L’evento di Gesù il Cristo altro non è se non l’irruzione di ciò – di Chi – è l’ultimo nel penultimo descritto dalle opere e dai giorni dell’uomo. Dacché il Figlio di Dio s’è fatto carne - e cioè 'fratello', come scriveva Frère Christian del monastero di Notre Dame de l’Atlas, in Algeria - il tempo s’è fatto 'breve' (cfr. 1 or 7 ,29 ). Non perché la fine si sia avvicinata cronologicamente: ma perché ciò che è definitivo – per l’essere e per l’agire – è ormai accaduto al cuore del tempo.
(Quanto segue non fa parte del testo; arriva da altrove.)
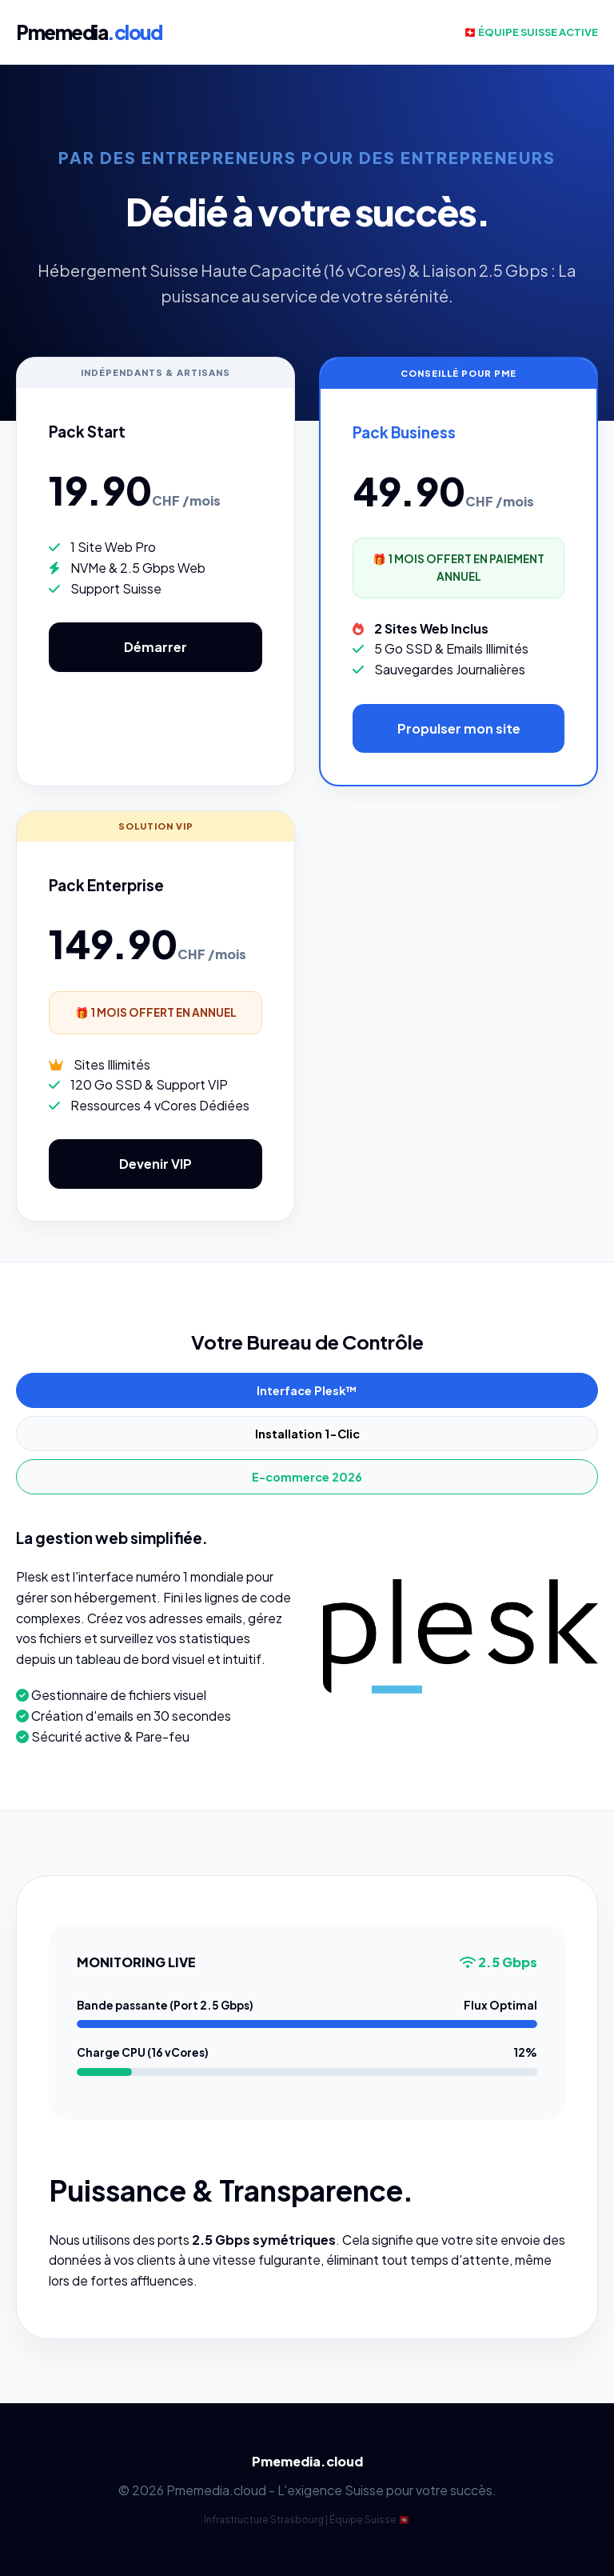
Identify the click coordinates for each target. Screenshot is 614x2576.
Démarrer (155, 646)
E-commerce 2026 (307, 1477)
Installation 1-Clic (307, 1433)
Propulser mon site (458, 728)
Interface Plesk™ (307, 1390)
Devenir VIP (155, 1163)
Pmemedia (88, 32)
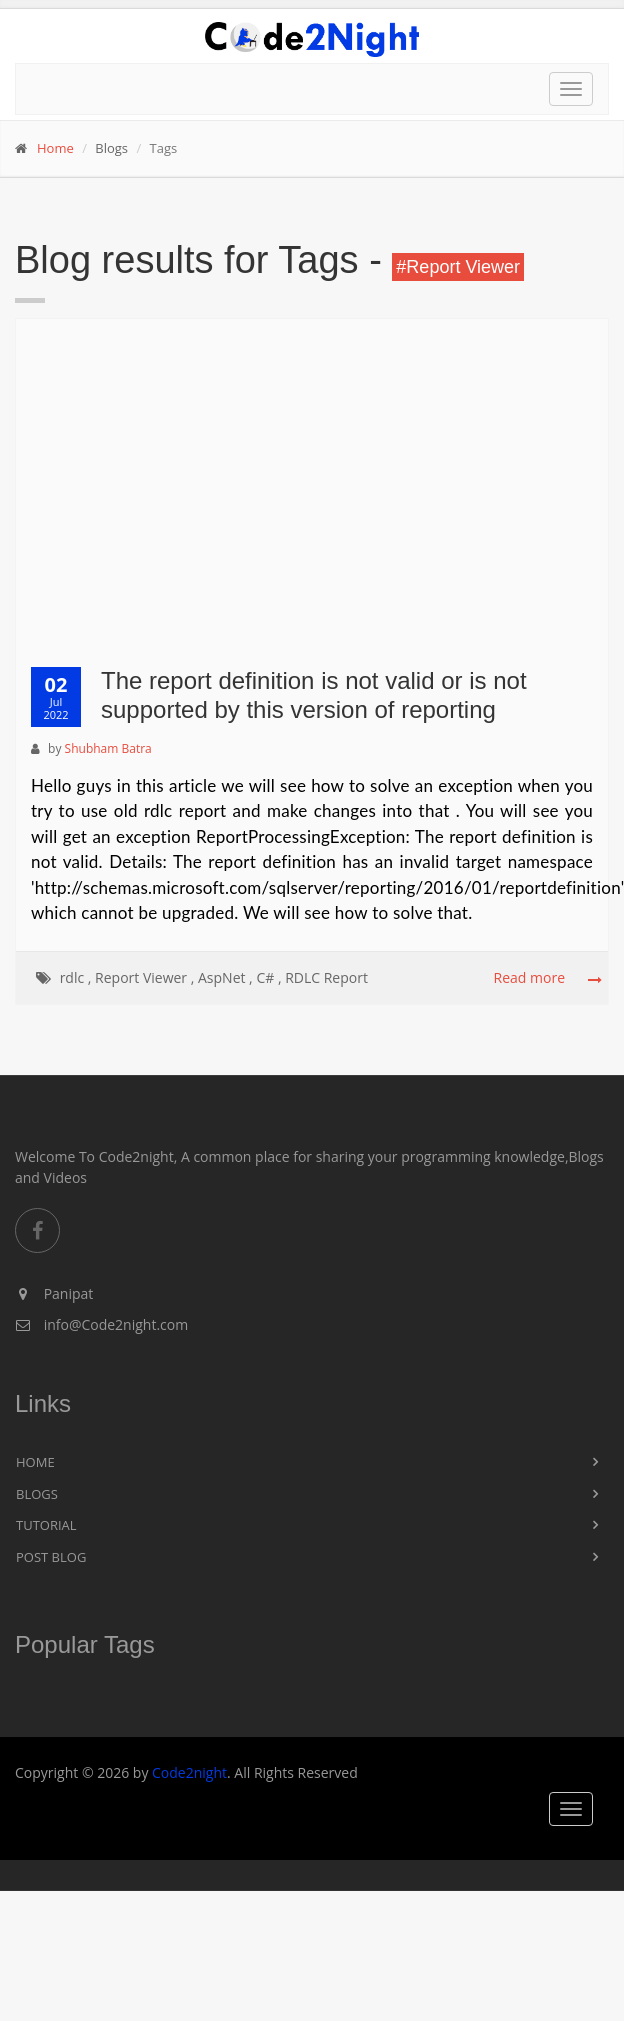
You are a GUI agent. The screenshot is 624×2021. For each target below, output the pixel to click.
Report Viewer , (144, 977)
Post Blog (51, 1557)
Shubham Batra (108, 748)
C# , (268, 977)
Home (55, 148)
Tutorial (46, 1525)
Per cui, certo, il tempo anela a consumarsi, ma proprio perché è ingravidato dalla presenza di ciò ch’è ultimo dentro ciò che è e resta penultimo.
È questa la grazia inaudita ed è questa la formidabile antinomia che definisce il fatto cristiano. Con pertinenza, dunque, Dietrich Bonhoeffer mette in guardia dalla falsa alternativa tra radicalismo e compromesso, in quanto entrambi finiscono per sciogliere la tensione, di fatto separando le realtà ultime da quelle penultime. Bonhoeffer non si limita però a sottolineare vigorosamente che l’identità – e perciò la missione – della Chiesa si giocano nel distendere il proprio dire e il proprio agire su quella stessa croce sulla quella è stato disteso il Cristo, ma individua anche il perché e il come la Chiesa ha da vivere della vocazione che la fa tale: e cioè 'sale della terra' (cfr.
Mt 5 ,13 ) in virtù della natura escatologica che il tempo, per essa, assume da Cristo nella storia del mondo.
Mi riferisco al lucido saggio di Bonhoeffer che porta il titolo Atto ed essere (1930). In esso egli propone una terza via tra l’attualismo radicale, per cui l’evento escatologico della rivelazione e della fede che gli corrisponde è soltanto tangenziale alla storia degli uomini in quanto interpellante unicamente l’individuo, e l’istituzionalismo compromissorio, per cui l’evento della salvezza rischia di storicizzarsi del tutto perché dimentico della riserva escatologica che lo vincola alla grazia che scende irrevocabilmente dall’alto. La via maestra e insieme 'stretta' della fede cristiana è piuttosto quello del «Cristo che vive come comunità»: quella cioè che guardando al Cristo «nella Parola e nel Sacramento» che le sono donati per pura grazia, «vede in un solo atto il Crocifisso risorto nel prossimo e nella creazione. Solo in questo modo si rivela il futuro che nella fede determina il presente».
Che non si tratti di astruserie teologiche, ma di qualcosa che va dritto al cuore della coscienza e della testimonianza di fede lo dice il Vaticano II, là dove, ad esempio, insegna che «come Cristo ha compiuto l’opera della redenzione nella povertà e nella persecuzione, così pure la Chiesa è chiamata a seguire la stessa via per comunicare agli uomini i frutti della salvezza» (LG 8). La forma Ecclesiae non può esser altra dalla forma Christi . Non è cosa di poco conto prenderne coscienza e trarne le conseguenze. La Chiesa istituzione trasmette efficacemente la Parola e il Sacramento se diventa per essi ciò che è: evento della comunità in cui ciò che è ultimo traspare e si offre, disarmato e irrevocabile, alla trama provvisoria del penultimo.